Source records
<<<<

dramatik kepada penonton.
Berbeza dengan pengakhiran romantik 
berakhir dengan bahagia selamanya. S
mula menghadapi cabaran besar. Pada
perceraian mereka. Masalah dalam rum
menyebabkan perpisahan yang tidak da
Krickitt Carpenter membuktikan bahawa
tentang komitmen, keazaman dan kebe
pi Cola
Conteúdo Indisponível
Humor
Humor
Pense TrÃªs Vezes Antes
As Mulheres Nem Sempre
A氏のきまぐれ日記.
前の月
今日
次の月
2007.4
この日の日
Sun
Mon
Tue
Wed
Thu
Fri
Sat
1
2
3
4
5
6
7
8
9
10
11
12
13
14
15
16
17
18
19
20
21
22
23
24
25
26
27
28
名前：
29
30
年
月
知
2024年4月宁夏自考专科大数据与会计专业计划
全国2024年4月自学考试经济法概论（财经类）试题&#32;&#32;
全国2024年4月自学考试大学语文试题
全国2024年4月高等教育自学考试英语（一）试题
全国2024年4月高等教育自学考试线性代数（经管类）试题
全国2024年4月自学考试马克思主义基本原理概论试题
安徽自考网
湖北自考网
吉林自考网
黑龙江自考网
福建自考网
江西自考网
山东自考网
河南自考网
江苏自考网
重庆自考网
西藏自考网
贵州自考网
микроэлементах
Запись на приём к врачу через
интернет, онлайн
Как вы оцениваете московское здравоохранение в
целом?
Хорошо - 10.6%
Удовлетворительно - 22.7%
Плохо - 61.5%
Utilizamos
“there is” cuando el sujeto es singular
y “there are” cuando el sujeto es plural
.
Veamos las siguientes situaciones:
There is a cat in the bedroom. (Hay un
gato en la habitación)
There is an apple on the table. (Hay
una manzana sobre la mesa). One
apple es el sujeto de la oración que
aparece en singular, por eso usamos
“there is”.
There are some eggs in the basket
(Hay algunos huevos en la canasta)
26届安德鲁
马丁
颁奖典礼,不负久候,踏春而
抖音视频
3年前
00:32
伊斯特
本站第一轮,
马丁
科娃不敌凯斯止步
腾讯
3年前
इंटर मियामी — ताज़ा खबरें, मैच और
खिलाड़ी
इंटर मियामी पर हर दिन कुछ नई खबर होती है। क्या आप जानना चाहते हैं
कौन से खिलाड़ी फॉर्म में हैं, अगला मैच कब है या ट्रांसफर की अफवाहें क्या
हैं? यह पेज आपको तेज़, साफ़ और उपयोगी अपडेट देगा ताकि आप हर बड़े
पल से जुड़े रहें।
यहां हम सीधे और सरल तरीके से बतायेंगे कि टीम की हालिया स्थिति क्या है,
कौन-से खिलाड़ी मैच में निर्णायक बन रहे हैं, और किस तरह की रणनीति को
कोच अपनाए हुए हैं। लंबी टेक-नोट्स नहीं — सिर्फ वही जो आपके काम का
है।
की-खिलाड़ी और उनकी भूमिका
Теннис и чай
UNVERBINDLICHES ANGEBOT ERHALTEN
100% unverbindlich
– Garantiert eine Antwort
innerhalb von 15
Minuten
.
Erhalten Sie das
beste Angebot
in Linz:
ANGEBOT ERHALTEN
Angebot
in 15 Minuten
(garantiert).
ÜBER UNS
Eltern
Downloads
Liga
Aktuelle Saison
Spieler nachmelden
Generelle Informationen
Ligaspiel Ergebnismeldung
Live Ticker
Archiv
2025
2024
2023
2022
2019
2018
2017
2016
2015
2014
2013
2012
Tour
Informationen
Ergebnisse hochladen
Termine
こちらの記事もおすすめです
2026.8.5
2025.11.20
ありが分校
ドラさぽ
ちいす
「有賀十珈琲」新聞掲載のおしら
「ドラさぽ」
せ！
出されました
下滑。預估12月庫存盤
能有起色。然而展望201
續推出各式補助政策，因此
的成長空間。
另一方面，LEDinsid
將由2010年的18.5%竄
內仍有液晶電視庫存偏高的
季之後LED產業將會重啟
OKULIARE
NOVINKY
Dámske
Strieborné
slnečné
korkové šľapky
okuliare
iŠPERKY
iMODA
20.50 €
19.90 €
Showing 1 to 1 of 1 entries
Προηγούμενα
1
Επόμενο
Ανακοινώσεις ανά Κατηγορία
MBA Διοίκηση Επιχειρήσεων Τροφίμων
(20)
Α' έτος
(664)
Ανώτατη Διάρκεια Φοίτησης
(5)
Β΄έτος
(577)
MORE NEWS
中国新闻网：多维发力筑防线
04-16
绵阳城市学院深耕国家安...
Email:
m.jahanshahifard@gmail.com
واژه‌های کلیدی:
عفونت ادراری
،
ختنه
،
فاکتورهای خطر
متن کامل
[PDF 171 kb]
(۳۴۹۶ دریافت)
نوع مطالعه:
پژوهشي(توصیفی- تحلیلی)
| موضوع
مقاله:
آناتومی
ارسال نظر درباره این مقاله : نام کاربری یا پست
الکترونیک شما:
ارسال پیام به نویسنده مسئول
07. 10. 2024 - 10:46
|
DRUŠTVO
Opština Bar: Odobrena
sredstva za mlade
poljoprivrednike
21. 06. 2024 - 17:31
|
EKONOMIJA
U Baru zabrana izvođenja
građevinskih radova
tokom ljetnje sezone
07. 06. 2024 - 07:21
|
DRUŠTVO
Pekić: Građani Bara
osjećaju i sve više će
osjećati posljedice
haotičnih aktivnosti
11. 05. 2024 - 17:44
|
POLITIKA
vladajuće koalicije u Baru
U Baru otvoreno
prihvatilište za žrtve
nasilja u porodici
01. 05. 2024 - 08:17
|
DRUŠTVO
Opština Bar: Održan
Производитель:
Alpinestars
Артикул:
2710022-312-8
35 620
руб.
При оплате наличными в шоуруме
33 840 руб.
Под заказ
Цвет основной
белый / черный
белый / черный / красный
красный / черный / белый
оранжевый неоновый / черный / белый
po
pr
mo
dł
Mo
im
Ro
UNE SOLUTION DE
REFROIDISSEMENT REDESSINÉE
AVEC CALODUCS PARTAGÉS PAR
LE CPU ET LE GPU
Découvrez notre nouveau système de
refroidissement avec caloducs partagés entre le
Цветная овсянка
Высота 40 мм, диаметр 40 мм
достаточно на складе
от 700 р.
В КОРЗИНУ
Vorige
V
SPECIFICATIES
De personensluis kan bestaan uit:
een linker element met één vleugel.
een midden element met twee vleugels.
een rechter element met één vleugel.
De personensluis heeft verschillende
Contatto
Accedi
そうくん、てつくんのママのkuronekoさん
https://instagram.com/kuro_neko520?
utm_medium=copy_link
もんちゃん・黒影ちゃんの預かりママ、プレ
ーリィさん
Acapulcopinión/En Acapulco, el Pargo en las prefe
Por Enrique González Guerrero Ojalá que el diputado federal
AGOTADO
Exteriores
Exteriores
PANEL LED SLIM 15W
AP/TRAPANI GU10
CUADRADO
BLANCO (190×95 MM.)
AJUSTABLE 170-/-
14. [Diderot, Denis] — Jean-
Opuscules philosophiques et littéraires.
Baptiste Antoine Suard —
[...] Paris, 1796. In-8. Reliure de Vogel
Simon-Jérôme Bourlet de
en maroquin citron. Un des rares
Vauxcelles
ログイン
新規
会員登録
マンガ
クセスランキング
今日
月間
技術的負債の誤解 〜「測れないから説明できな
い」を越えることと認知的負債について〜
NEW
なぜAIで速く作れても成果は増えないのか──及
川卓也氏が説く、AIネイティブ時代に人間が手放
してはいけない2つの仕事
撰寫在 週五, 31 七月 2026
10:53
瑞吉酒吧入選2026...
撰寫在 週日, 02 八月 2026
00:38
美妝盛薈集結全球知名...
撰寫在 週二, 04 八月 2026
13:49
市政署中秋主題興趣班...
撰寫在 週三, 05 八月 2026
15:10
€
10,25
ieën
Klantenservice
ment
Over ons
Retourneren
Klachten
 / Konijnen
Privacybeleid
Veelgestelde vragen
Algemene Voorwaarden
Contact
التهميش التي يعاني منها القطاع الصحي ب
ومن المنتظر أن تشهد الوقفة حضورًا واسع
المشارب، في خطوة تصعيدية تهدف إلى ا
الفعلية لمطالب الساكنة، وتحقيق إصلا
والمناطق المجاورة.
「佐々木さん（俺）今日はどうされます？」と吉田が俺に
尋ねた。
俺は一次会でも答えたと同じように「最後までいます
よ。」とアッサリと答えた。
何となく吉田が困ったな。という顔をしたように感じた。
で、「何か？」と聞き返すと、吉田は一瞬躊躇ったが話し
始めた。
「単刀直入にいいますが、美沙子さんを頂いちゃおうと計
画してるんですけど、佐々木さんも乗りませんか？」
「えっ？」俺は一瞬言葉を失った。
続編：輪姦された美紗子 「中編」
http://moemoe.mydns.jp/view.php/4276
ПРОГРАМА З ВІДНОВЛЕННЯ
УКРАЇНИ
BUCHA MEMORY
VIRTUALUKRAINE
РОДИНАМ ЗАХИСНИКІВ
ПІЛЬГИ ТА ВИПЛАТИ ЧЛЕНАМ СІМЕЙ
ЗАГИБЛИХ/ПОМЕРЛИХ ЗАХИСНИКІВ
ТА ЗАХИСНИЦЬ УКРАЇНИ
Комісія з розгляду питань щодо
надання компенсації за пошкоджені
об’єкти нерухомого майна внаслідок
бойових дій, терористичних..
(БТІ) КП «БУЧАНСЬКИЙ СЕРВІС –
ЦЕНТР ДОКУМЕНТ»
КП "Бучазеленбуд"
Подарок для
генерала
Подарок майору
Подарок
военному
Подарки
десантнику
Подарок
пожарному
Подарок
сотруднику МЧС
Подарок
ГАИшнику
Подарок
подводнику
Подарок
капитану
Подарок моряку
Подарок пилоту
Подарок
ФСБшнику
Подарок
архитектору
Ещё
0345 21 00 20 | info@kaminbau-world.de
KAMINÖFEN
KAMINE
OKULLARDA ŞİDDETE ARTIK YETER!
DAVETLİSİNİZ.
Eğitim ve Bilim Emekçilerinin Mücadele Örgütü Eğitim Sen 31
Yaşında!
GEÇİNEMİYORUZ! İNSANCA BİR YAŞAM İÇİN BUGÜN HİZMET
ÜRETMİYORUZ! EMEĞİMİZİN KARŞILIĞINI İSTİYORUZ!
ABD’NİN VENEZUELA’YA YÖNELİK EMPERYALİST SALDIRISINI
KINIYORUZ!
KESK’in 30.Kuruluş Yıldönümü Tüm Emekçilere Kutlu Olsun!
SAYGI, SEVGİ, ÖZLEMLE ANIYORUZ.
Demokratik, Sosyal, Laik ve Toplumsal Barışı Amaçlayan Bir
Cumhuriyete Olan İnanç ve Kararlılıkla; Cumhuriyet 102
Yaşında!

>>>>

Exercise directions: Restate the data verbatim through the "कौन-से खिलाड़ी मैच" line.

The answer:
dramatik kepada penonton.
Berbeza dengan pengakhiran romantik 
berakhir dengan bahagia selamanya. S
mula menghadapi cabaran besar. Pada
perceraian mereka. Masalah dalam rum
menyebabkan perpisahan yang tidak da
Krickitt Carpenter membuktikan bahawa
tentang komitmen, keazaman dan kebe
pi Cola
Conteúdo Indisponível
Humor
Humor
Pense TrÃªs Vezes Antes
As Mulheres Nem Sempre
A氏のきまぐれ日記.
前の月
今日
次の月
2007.4
この日の日
Sun
Mon
Tue
Wed
Thu
Fri
Sat
1
2
3
4
5
6
7
8
9
10
11
12
13
14
15
16
17
18
19
20
21
22
23
24
25
26
27
28
名前：
29
30
年
月
知
2024年4月宁夏自考专科大数据与会计专业计划
全国2024年4月自学考试经济法概论（财经类）试题&#32;&#32;
全国2024年4月自学考试大学语文试题
全国2024年4月高等教育自学考试英语（一）试题
全国2024年4月高等教育自学考试线性代数（经管类）试题
全国2024年4月自学考试马克思主义基本原理概论试题
安徽自考网
湖北自考网
吉林自考网
黑龙江自考网
福建自考网
江西自考网
山东自考网
河南自考网
江苏自考网
重庆自考网
西藏自考网
贵州自考网
микроэлементах
Запись на приём к врачу через
интернет, онлайн
Как вы оцениваете московское здравоохранение в
целом?
Хорошо - 10.6%
Удовлетворительно - 22.7%
Плохо - 61.5%
Utilizamos
“there is” cuando el sujeto es singular
y “there are” cuando el sujeto es plural
.
Veamos las siguientes situaciones:
There is a cat in the bedroom. (Hay un
gato en la habitación)
There is an apple on the table. (Hay
una manzana sobre la mesa). One
apple es el sujeto de la oración que
aparece en singular, por eso usamos
“there is”.
There are some eggs in the basket
(Hay algunos huevos en la canasta)
26届安德鲁
马丁
颁奖典礼,不负久候,踏春而
抖音视频
3年前
00:32
伊斯特
本站第一轮,
马丁
科娃不敌凯斯止步
腾讯
3年前
इंटर मियामी — ताज़ा खबरें, मैच और
खिलाड़ी
इंटर मियामी पर हर दिन कुछ नई खबर होती है। क्या आप जानना चाहते हैं
कौन से खिलाड़ी फॉर्म में हैं, अगला मैच कब है या ट्रांसफर की अफवाहें क्या
हैं? यह पेज आपको तेज़, साफ़ और उपयोगी अपडेट देगा ताकि आप हर बड़े
पल से जुड़े रहें।
यहां हम सीधे और सरल तरीके से बतायेंगे कि टीम की हालिया स्थिति क्या है,
कौन-से खिलाड़ी मैच में निर्णायक बन रहे हैं, और किस तरह की रणनीति को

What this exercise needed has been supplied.